> _WHAT THE EXERCISE ASKS_:
Gather, from the listing beneath this task, every line holding the string "refresh".

# # #

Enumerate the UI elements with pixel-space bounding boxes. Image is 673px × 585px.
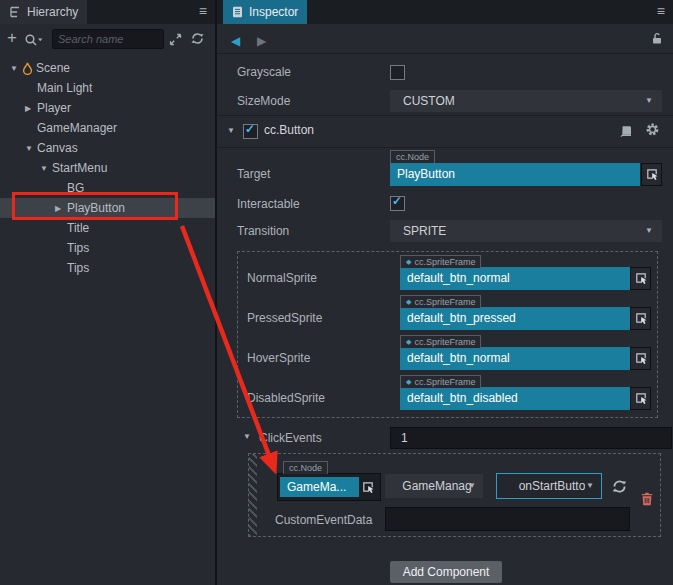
gear-icon[interactable] xyxy=(645,122,660,141)
hierarchy-menu-icon[interactable]: ≡ xyxy=(199,3,207,19)
spriteframe-icon: ◆ xyxy=(406,298,411,305)
node-picker-button[interactable] xyxy=(359,478,377,496)
refresh-handlers-icon[interactable] xyxy=(611,478,628,499)
trash-icon[interactable] xyxy=(641,492,653,510)
transition-label: Transition xyxy=(237,220,289,242)
interactable-checkbox[interactable]: ✓ xyxy=(390,196,405,211)
component-enabled-checkbox[interactable]: ✓ xyxy=(243,124,258,139)
tree-node-label: Tips xyxy=(67,241,89,255)
chevron-down-icon: ▼ xyxy=(468,474,476,498)
expander-icon[interactable]: ▼ xyxy=(10,64,22,73)
sprite-picker-button[interactable] xyxy=(630,267,651,290)
inspector-panel: Inspector ≡ ◀ ▶ Grayscale SizeMode CUSTO… xyxy=(217,0,673,585)
add-component-button[interactable]: Add Component xyxy=(390,561,502,583)
sprite-picker-button[interactable] xyxy=(630,387,651,410)
type-tag: ◆cc.SpriteFrame xyxy=(400,295,481,308)
create-node-button[interactable]: + xyxy=(7,29,17,47)
tree-node-gamemanager[interactable]: GameManager xyxy=(0,118,215,138)
normalsprite-field[interactable]: default_btn_normal xyxy=(400,267,633,290)
search-filter-icon[interactable] xyxy=(24,33,45,51)
expander-icon[interactable]: ▶ xyxy=(25,104,37,113)
tree-node-label: GameManager xyxy=(37,121,117,135)
hierarchy-tabbar: Hierarchy ≡ xyxy=(0,0,215,24)
target-node-field[interactable]: PlayButton xyxy=(390,163,640,186)
hoversprite-field[interactable]: default_btn_normal xyxy=(400,347,633,370)
tree-node-player[interactable]: ▶ Player xyxy=(0,98,215,118)
tree-node-startmenu[interactable]: ▼ StartMenu xyxy=(0,158,215,178)
tree-node-label: Player xyxy=(37,101,71,115)
tab-hierarchy-label: Hierarchy xyxy=(27,5,78,19)
component-expander-icon[interactable]: ▼ xyxy=(227,126,235,135)
type-tag: cc.Node xyxy=(283,461,328,474)
sizemode-label: SizeMode xyxy=(237,90,290,112)
chevron-down-icon: ▼ xyxy=(645,90,653,112)
expander-icon[interactable]: ▼ xyxy=(40,164,52,173)
tree-node-label: Canvas xyxy=(37,141,78,155)
event-node-group: GameMa... xyxy=(277,473,381,501)
tab-inspector-label: Inspector xyxy=(249,5,298,19)
expand-all-icon[interactable] xyxy=(169,32,182,50)
clickevents-count-field[interactable]: 1 xyxy=(390,427,672,449)
check-icon: ✓ xyxy=(245,122,255,136)
grayscale-label: Grayscale xyxy=(237,61,291,83)
history-forward-button[interactable]: ▶ xyxy=(257,28,266,54)
target-label: Target xyxy=(237,163,270,185)
hoversprite-label: HoverSprite xyxy=(247,347,310,369)
clickevents-expander-icon[interactable]: ▼ xyxy=(243,432,251,441)
pressedsprite-label: PressedSprite xyxy=(247,307,322,329)
event-component-select[interactable]: GameManag ▼ xyxy=(385,474,483,498)
tree-node-tips[interactable]: Tips xyxy=(0,258,215,278)
normalsprite-label: NormalSprite xyxy=(247,267,317,289)
tree-node-label: Tips xyxy=(67,261,89,275)
tab-hierarchy[interactable]: Hierarchy xyxy=(0,0,87,24)
chevron-down-icon: ▼ xyxy=(645,220,653,242)
tree-node-label: StartMenu xyxy=(52,161,107,175)
expander-icon[interactable]: ▼ xyxy=(25,144,37,153)
type-tag: ◆cc.SpriteFrame xyxy=(400,375,481,388)
hierarchy-panel: Hierarchy ≡ + ▼ xyxy=(0,0,215,585)
refresh-icon[interactable] xyxy=(190,31,205,50)
pressedsprite-field[interactable]: default_btn_pressed xyxy=(400,307,633,330)
type-tag: cc.Node xyxy=(390,150,435,163)
sprite-picker-button[interactable] xyxy=(630,347,651,370)
spriteframe-icon: ◆ xyxy=(406,258,411,265)
tree-node-tips[interactable]: Tips xyxy=(0,238,215,258)
tree-node-scene[interactable]: ▼ Scene xyxy=(0,58,215,78)
search-input[interactable] xyxy=(52,29,164,49)
cursor-pick-icon xyxy=(646,168,658,181)
tab-inspector[interactable]: Inspector xyxy=(223,0,307,24)
tree-node-title[interactable]: Title xyxy=(0,218,215,238)
scene-icon xyxy=(22,62,36,75)
tree-node-label: Scene xyxy=(36,61,70,75)
clickevents-label: ClickEvents xyxy=(259,427,322,449)
event-node-field[interactable]: GameMa... xyxy=(280,477,359,497)
search-icon xyxy=(24,33,45,47)
spriteframe-icon: ◆ xyxy=(406,378,411,385)
tree-node-main-light[interactable]: Main Light xyxy=(0,78,215,98)
disabledsprite-label: DisabledSprite xyxy=(247,387,325,409)
panel-divider[interactable] xyxy=(215,0,217,585)
help-doc-icon[interactable] xyxy=(619,124,633,142)
inspector-doc-icon xyxy=(232,6,243,18)
chevron-down-icon: ▼ xyxy=(586,474,594,498)
inspector-tabbar: Inspector ≡ xyxy=(217,0,673,24)
tree-node-canvas[interactable]: ▼ Canvas xyxy=(0,138,215,158)
check-icon: ✓ xyxy=(392,194,402,208)
inspector-menu-icon[interactable]: ≡ xyxy=(657,3,665,19)
hierarchy-tree-icon xyxy=(9,6,21,18)
lock-icon[interactable] xyxy=(651,31,663,49)
drag-handle[interactable] xyxy=(249,454,257,536)
node-picker-button[interactable] xyxy=(641,163,662,186)
event-handler-select[interactable]: onStartButto ▼ xyxy=(496,473,602,499)
customeventdata-label: CustomEventData xyxy=(275,508,372,532)
customeventdata-input[interactable] xyxy=(385,507,630,531)
history-back-button[interactable]: ◀ xyxy=(231,28,240,54)
hierarchy-tree: ▼ Scene Main Light ▶ Player GameManager xyxy=(0,58,215,278)
sprite-picker-button[interactable] xyxy=(630,307,651,330)
cocos-editor-window: Hierarchy ≡ + ▼ xyxy=(0,0,673,585)
disabledsprite-field[interactable]: default_btn_disabled xyxy=(400,387,633,410)
transition-select[interactable]: SPRITE ▼ xyxy=(390,220,662,242)
type-tag: ◆cc.SpriteFrame xyxy=(400,335,481,348)
grayscale-checkbox[interactable] xyxy=(390,65,405,80)
sizemode-select[interactable]: CUSTOM ▼ xyxy=(390,90,662,112)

# # #

> _TASK OUTPUT_:
refresh-handlers-icon[interactable] xyxy=(611,478,628,499)
refresh-icon[interactable] xyxy=(190,31,205,50)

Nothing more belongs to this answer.